* [What to work on]
Every line in the records below with the string "collaboration" needs to be copied out.
——
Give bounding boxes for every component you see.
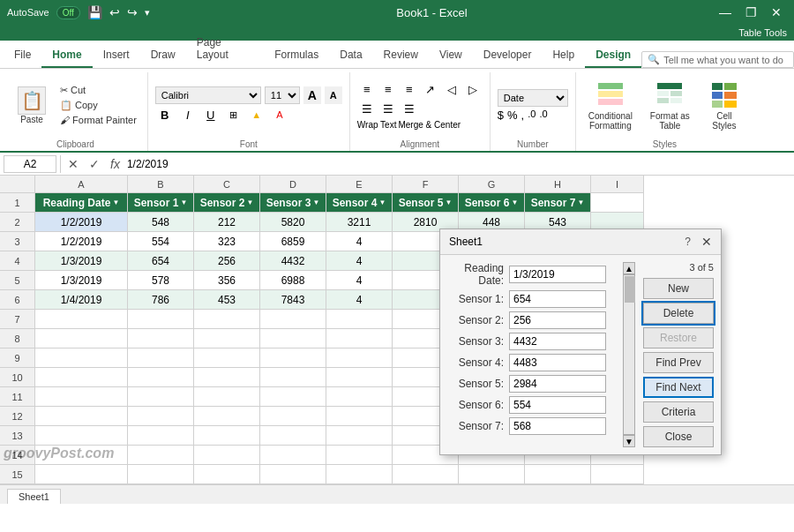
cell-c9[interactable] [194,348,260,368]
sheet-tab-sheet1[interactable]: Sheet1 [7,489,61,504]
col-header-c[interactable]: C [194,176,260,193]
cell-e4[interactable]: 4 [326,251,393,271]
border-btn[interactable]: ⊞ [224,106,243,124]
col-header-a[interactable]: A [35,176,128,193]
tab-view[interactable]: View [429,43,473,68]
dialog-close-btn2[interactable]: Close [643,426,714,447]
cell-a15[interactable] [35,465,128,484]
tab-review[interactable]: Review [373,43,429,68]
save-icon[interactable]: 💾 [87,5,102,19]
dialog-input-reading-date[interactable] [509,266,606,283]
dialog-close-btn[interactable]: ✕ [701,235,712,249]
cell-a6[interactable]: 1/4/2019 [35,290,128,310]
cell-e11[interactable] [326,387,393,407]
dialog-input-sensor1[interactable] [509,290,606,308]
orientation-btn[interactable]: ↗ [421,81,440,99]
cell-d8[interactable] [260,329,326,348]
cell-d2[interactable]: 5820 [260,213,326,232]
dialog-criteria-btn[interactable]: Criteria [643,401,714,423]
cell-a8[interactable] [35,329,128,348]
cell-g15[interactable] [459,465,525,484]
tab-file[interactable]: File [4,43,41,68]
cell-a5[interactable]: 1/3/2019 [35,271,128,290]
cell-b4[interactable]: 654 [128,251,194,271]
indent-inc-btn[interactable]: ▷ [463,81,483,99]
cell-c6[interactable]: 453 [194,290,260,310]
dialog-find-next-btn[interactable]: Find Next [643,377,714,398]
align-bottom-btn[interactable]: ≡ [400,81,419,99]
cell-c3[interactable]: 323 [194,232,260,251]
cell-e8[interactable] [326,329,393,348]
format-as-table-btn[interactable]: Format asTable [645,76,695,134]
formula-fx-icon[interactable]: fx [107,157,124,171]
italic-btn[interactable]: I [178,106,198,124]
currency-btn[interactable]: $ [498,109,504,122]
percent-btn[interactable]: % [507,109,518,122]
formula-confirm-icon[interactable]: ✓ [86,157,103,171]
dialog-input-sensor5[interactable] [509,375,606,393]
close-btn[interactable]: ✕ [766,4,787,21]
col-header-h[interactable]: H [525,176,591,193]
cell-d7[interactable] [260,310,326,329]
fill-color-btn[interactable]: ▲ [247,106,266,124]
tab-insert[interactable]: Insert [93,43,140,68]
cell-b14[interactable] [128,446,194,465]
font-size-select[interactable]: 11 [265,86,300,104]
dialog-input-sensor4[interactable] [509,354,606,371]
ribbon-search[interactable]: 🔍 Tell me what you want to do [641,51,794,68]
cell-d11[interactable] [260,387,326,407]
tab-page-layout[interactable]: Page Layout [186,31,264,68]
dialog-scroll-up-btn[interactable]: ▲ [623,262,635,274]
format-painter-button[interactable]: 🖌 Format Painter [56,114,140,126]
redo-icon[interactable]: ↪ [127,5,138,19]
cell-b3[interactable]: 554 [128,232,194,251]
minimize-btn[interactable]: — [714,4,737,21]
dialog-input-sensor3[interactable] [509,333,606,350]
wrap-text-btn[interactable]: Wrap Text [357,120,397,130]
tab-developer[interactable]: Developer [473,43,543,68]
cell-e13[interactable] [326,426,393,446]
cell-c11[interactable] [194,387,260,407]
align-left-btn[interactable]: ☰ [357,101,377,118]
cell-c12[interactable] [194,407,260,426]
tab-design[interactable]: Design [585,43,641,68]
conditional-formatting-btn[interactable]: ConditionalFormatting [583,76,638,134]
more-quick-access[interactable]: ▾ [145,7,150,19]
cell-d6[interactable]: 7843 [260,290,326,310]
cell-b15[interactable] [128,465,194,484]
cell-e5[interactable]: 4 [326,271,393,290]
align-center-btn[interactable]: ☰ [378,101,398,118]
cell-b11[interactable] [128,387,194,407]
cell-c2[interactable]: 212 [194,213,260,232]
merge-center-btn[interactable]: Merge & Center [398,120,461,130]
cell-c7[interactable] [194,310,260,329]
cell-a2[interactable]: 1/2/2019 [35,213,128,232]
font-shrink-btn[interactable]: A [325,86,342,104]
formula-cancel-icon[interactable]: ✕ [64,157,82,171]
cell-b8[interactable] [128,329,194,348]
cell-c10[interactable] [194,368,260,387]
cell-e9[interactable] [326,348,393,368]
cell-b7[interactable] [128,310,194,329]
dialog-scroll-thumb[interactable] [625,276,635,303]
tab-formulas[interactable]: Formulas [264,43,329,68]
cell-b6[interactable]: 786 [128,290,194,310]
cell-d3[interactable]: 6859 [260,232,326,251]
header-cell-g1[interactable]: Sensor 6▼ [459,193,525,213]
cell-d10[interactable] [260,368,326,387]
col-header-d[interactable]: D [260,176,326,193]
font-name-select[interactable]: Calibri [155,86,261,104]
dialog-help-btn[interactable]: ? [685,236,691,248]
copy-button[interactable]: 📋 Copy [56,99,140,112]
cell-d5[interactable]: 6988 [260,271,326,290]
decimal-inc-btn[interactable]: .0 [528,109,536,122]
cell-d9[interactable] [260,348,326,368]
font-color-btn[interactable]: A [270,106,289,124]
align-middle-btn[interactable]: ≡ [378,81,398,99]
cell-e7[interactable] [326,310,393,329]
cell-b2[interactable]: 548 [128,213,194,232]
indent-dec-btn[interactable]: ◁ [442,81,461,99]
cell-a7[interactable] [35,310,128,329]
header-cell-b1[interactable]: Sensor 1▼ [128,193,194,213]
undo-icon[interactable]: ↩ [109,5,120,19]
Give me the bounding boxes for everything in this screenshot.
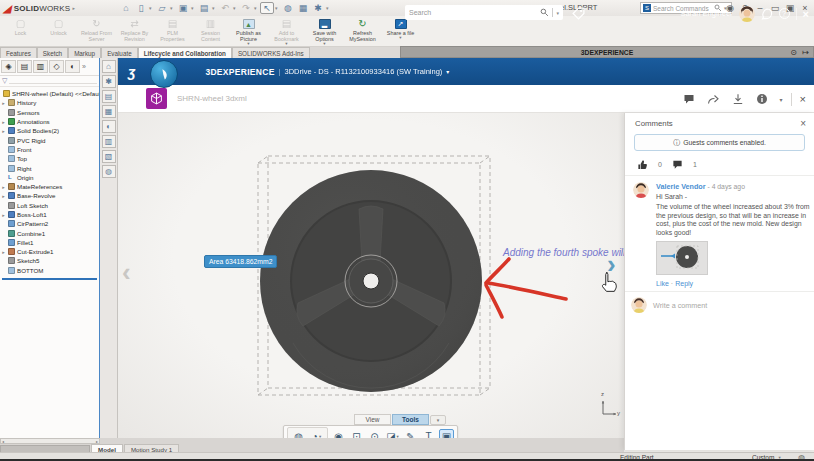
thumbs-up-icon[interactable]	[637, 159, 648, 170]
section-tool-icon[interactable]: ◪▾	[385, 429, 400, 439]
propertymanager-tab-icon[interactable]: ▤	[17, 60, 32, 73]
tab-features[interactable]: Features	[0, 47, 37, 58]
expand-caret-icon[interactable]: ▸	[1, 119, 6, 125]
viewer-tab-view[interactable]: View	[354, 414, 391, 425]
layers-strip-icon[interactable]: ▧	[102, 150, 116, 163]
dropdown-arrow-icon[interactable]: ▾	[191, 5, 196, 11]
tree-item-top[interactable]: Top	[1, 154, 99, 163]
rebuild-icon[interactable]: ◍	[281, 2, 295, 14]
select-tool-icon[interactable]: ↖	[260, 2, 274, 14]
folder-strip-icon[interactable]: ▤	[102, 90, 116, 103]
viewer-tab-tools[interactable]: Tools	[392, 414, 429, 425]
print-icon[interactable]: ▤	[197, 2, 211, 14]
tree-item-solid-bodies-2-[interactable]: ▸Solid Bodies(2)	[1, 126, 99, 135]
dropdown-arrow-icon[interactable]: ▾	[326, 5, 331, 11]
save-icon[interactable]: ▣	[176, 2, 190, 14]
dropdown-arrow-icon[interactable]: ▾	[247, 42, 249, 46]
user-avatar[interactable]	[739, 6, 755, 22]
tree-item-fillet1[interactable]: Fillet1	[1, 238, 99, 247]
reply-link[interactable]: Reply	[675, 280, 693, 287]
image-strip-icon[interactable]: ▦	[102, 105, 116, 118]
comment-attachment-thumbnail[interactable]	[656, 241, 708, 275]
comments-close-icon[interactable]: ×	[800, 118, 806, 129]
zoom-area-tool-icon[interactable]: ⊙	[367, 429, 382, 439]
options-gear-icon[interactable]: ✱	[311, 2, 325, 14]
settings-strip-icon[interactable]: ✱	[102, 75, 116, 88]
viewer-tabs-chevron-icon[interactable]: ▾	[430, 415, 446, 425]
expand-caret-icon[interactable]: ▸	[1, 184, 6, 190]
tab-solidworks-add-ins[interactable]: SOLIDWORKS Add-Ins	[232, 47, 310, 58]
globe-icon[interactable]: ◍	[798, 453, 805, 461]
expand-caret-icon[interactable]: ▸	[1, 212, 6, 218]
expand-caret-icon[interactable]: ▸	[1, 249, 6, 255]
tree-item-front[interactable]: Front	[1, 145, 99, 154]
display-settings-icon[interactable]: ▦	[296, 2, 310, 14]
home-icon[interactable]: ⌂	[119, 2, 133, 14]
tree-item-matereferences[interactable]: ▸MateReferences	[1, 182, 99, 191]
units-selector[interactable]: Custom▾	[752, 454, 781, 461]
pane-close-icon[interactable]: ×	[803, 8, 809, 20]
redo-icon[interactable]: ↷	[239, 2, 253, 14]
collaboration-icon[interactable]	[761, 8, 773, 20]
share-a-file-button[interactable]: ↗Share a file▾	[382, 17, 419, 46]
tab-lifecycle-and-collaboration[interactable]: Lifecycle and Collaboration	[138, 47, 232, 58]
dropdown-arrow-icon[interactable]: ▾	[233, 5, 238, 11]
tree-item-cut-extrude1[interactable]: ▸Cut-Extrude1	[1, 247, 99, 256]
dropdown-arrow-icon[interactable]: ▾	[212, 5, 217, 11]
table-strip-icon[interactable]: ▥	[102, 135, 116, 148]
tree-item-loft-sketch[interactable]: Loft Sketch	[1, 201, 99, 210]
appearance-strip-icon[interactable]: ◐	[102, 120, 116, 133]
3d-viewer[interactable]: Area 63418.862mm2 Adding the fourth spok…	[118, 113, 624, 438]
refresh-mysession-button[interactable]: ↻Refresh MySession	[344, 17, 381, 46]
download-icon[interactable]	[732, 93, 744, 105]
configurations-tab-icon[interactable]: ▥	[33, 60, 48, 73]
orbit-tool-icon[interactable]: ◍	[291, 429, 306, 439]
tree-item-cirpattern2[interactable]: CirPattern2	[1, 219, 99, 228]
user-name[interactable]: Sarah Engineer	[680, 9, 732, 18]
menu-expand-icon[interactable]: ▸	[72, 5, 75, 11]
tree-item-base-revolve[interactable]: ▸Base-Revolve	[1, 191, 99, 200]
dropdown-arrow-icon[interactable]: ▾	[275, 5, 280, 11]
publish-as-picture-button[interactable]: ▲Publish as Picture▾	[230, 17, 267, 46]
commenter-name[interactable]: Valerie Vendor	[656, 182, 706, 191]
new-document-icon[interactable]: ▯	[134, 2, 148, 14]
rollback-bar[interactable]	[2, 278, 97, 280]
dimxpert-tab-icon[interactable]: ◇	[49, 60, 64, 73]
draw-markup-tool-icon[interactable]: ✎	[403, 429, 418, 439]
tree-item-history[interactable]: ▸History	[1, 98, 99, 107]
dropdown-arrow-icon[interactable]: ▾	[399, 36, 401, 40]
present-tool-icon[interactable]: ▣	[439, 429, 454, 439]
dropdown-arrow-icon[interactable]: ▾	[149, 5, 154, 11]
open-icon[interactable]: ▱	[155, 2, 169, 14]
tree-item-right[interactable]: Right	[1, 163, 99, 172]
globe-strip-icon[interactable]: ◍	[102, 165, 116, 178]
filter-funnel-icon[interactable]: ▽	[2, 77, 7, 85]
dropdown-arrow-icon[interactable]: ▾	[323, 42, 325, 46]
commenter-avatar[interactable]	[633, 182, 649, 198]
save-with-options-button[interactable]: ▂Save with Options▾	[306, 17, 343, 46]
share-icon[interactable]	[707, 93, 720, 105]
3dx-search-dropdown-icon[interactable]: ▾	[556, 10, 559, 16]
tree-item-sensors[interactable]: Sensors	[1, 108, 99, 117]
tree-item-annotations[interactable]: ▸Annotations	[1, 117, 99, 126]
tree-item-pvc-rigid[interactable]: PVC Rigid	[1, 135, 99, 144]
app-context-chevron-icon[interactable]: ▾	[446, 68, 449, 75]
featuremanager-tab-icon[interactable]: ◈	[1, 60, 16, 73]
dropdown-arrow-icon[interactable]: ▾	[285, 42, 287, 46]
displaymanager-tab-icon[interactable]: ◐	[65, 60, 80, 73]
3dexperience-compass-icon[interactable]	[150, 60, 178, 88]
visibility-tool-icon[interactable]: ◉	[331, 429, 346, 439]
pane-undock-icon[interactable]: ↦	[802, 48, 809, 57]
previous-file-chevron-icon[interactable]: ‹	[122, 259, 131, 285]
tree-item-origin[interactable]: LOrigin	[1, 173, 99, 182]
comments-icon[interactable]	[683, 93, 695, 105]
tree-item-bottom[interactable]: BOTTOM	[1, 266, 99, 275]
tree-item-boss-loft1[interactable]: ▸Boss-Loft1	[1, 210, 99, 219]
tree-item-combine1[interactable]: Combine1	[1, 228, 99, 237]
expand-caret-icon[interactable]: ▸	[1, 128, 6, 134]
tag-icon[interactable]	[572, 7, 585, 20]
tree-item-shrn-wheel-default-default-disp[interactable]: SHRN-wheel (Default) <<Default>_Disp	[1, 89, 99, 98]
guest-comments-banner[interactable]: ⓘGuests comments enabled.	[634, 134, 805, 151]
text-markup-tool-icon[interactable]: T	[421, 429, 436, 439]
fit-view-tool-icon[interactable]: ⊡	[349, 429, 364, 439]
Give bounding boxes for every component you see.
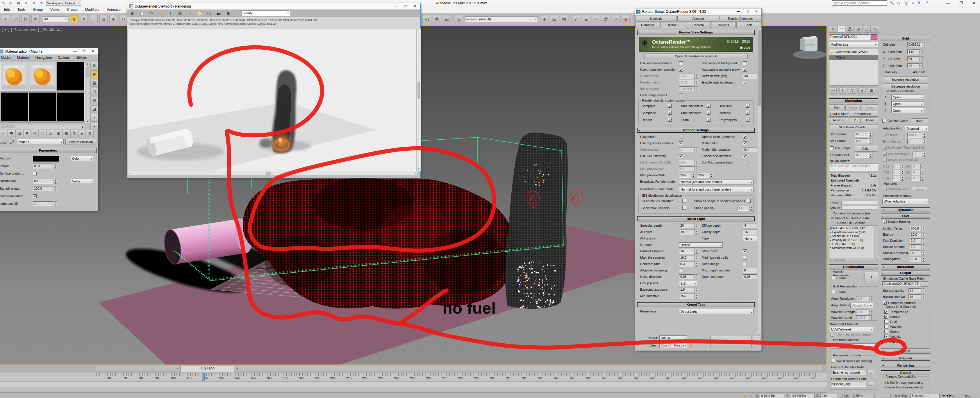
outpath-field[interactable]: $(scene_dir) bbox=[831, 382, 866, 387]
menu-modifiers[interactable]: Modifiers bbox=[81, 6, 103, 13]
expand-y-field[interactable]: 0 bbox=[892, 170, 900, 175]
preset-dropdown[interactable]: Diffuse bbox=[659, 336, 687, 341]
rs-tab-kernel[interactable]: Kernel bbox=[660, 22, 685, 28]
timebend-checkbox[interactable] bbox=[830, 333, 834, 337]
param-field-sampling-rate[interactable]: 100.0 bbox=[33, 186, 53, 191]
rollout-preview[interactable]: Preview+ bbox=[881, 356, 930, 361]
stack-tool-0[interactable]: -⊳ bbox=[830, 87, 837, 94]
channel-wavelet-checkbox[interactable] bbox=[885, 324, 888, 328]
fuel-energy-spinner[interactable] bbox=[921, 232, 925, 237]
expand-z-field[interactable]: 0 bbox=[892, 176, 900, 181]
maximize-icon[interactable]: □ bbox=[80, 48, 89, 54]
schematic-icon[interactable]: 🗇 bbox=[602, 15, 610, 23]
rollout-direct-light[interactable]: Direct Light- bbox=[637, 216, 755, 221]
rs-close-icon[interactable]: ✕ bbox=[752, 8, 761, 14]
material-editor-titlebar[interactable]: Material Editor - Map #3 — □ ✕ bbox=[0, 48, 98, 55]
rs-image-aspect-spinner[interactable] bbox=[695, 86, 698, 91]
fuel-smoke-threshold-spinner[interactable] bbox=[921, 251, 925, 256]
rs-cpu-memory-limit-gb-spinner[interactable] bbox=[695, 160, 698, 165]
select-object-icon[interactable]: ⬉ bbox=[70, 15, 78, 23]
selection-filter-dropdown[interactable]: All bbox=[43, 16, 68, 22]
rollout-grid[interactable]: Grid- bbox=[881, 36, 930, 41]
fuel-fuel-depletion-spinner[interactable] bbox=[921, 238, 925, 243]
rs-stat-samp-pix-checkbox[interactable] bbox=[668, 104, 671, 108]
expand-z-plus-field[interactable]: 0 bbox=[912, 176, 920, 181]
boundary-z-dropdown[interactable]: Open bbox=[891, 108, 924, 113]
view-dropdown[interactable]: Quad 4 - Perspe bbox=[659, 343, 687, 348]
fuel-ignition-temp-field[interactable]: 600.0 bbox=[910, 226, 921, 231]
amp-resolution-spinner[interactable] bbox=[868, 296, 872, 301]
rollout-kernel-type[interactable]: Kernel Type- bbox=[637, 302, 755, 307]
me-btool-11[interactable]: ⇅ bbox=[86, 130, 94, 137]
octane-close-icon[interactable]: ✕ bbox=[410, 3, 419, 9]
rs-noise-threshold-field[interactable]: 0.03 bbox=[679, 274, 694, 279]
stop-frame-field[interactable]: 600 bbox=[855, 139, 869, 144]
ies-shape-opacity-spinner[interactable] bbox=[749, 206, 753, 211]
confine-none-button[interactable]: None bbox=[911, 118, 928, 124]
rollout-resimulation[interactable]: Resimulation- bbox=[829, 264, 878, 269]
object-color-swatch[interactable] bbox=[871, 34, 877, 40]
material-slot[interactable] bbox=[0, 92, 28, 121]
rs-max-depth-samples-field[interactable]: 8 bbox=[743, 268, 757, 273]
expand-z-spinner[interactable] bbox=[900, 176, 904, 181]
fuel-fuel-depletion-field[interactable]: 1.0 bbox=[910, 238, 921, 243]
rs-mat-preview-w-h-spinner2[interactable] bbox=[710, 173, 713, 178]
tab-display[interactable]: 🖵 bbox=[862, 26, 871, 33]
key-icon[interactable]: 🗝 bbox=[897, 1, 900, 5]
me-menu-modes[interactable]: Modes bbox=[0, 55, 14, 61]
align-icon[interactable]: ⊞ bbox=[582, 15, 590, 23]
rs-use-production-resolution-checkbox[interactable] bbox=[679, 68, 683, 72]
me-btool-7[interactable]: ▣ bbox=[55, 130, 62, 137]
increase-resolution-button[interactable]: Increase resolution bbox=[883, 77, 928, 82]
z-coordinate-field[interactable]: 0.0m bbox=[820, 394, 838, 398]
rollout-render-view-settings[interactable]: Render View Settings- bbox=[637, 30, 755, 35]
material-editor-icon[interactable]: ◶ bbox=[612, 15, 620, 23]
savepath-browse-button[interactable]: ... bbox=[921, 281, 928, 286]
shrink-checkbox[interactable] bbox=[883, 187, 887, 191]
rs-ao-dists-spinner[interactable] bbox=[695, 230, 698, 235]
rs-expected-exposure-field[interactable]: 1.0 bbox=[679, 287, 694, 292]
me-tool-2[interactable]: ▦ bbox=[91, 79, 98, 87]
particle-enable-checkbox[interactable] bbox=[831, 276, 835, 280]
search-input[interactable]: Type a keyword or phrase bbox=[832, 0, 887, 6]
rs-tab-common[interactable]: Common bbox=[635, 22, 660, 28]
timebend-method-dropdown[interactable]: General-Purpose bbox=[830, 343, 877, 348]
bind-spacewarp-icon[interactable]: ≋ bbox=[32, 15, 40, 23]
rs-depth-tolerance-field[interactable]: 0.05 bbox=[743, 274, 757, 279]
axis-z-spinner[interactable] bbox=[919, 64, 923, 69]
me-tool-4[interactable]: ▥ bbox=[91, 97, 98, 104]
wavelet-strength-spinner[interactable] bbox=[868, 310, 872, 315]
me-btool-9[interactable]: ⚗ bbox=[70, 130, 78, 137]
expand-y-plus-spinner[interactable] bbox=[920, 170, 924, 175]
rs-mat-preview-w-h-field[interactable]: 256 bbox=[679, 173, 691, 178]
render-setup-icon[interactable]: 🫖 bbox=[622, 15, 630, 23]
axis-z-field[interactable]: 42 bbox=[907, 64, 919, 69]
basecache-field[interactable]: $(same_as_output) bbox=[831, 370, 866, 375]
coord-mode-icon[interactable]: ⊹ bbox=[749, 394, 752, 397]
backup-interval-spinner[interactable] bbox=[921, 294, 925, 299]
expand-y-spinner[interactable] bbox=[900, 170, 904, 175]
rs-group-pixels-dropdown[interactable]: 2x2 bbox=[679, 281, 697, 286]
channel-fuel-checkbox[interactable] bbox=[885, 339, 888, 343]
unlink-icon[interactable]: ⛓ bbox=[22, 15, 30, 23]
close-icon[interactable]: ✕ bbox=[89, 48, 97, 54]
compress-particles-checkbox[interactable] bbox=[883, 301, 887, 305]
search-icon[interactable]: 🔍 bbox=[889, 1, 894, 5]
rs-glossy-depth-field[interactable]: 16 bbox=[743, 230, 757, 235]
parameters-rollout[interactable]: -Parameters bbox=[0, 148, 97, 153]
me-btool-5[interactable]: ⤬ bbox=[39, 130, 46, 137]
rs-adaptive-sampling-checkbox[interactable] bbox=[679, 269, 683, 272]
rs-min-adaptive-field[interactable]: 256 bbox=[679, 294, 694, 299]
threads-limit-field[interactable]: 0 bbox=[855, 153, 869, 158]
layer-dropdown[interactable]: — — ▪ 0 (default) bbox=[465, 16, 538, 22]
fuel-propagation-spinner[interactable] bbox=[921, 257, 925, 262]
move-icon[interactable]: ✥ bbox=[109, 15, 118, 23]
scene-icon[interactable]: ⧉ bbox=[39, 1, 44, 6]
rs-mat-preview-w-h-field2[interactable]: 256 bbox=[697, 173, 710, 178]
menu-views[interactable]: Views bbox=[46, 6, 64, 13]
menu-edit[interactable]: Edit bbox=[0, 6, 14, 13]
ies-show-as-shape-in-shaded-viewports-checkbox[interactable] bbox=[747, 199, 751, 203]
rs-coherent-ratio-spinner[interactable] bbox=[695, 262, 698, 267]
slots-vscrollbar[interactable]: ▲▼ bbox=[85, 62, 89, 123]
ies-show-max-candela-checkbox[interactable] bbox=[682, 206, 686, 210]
——
* [Exercise result]
collaboration-icon[interactable]	[761, 8, 773, 20]
tab-lifecycle-and-collaboration[interactable]: Lifecycle and Collaboration	[138, 47, 232, 58]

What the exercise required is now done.